Rebecca stared coldly back at Tom, then quite deliberately undid a couple of buttons on her blouse. She stood up and walked, hips swaying, over to the man he’d pointed out. She stood there for a moment, hand on hip, deliberately provocative, and was then clearly urged to sit down amidst a torrent of drunken lecherous laughter from the nearby roustabouts. Tom looked on with a strange mixture of jealousy, fury and confusion. He slammed some money down on the table for the wine and stomped out of the bar.

And as he left, he emerged into a town transformed. The air had been cold but now it was snowing thickly enough for the street to be carpeted in white. A team of horses that had been caught out on the wagon trail emerged from the newly frozen mire on to the main street, amidst a stream of curses and blue language. Tom stood transfixed by the sight.

He wanted money and he wanted it soon. Now, for the first time, he knew how to get it.

61

From tiny beginnings, the Anglo-Persian Oil Company was becoming one of the world’s leading oil companies. This year it would drill and ship one and a half million tons of the precious liquid. Its refinery at Abadan was on the way to becoming the biggest in the world.

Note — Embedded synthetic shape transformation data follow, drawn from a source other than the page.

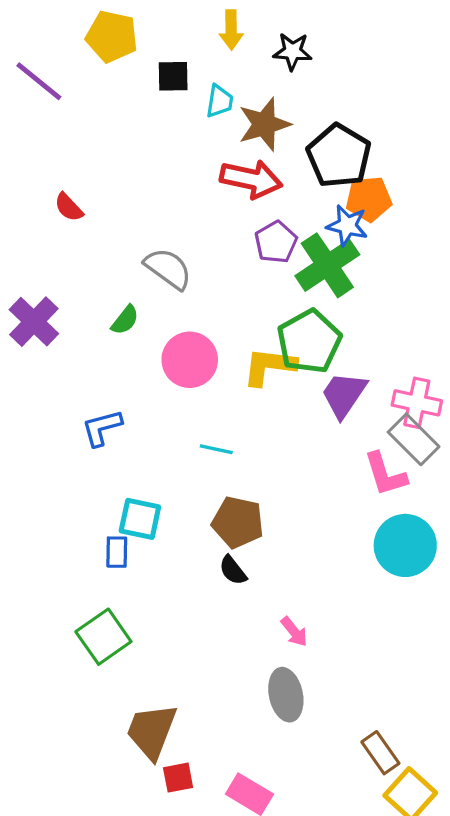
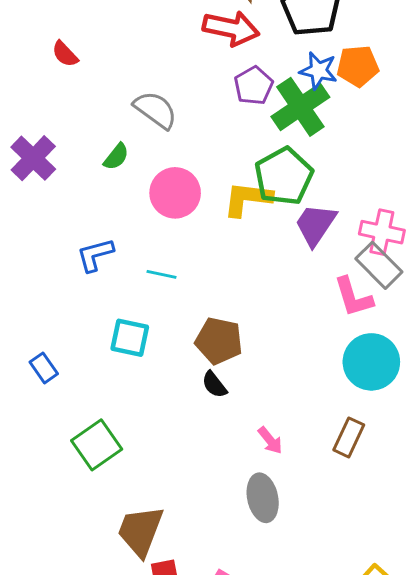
orange pentagon: (369, 199) -> (358, 66), moved
cyan line: (216, 449) -> (162, 274), moved
blue rectangle: (117, 552) -> (44, 368), moved, turned -36
brown rectangle: (380, 753) -> (349, 437), moved, turned 60

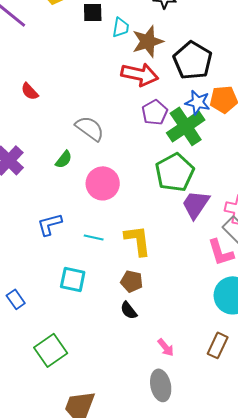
yellow L-shape: (248, 199) -> (138, 240), moved, turned 76
brown pentagon: (219, 341) -> (132, 281), size x0.7

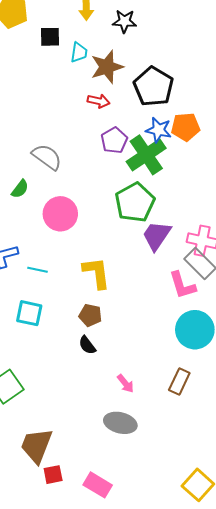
red arrow: (140, 74) -> (99, 101), size x0.6
cyan line: (94, 237) -> (38, 270), moved
gray ellipse: (161, 385) -> (120, 423), turned -64

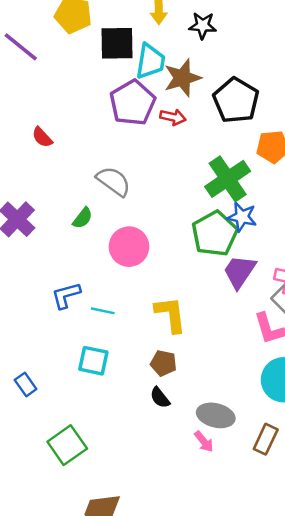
black square: (50, 37) -> (117, 43), size x1.5
cyan trapezoid: (79, 52) -> (150, 61), size x1.5
blue star: (159, 130) -> (242, 217), moved
purple pentagon: (114, 140) -> (133, 103), moved, size x1.5
gray ellipse: (120, 423) -> (216, 415), moved

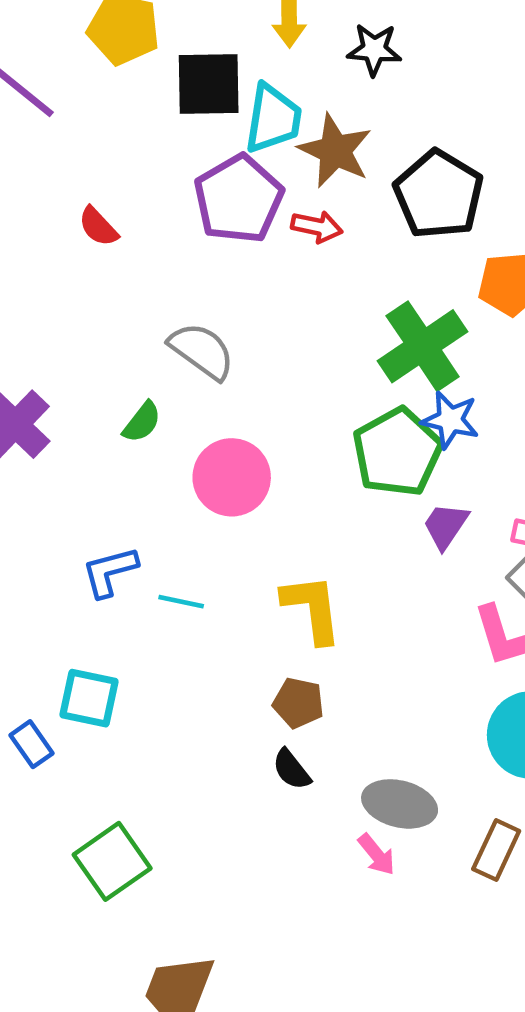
brown star: (182, 78) -> (335, 151), turned -30
red semicircle: (42, 137) -> (98, 227), moved
purple trapezoid: (240, 272) -> (446, 526), size x0.7
cyan square: (93, 361) -> (89, 698), moved

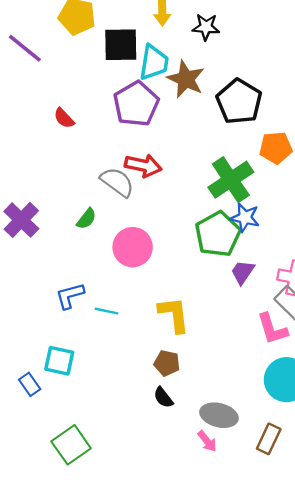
red arrow: (317, 227) -> (143, 165), moved, size x1.4

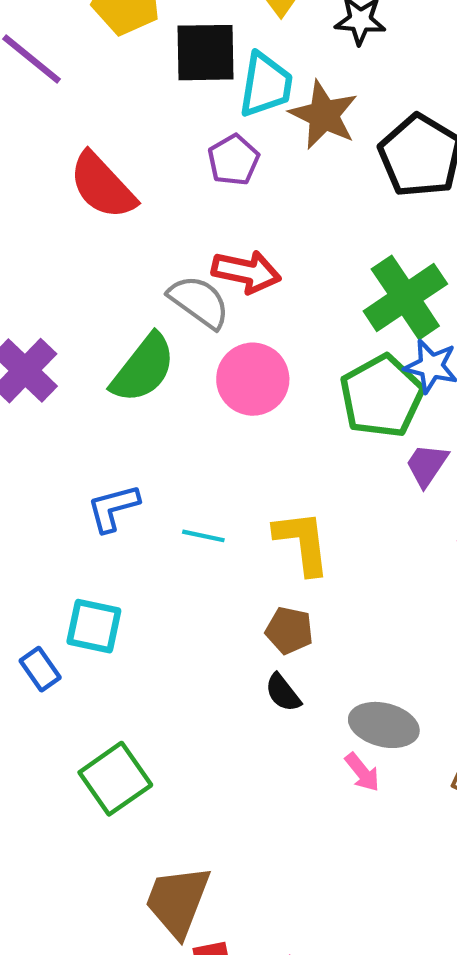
purple pentagon: (136, 104) -> (233, 160), size x0.6
red semicircle: (64, 118) -> (102, 186), size x1.8
green semicircle: (86, 219) -> (143, 368), size x1.8
pink circle: (133, 247) -> (253, 379), moved
cyan line: (107, 311) -> (203, 536), moved

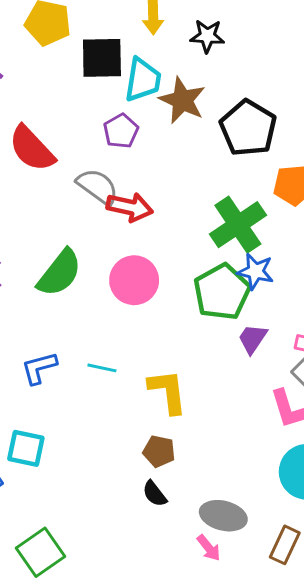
gray semicircle: (199, 302) -> (98, 187), moved
cyan line: (203, 536) -> (102, 368), moved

The Finance Director extended his hand. It was a small, dry hand without power in the grip. Alan shook it too hard and took his seat. Tea arrived in delicate porcelain, and the Finance Director fussed over cups and saucers like a maiden aunt taking tea with a bishop. Alan felt like a sunburned Persian bear, his hands still rough from his long stay in the Zagros.

‘The concession, yes, the concession,’ said the director, in his high-pitched voice. ‘We’d like all of it, of course. The split concession … well, it’s an
irritation
to us. I can’t put it more strongly than that – but, yes, an irritation certainly.’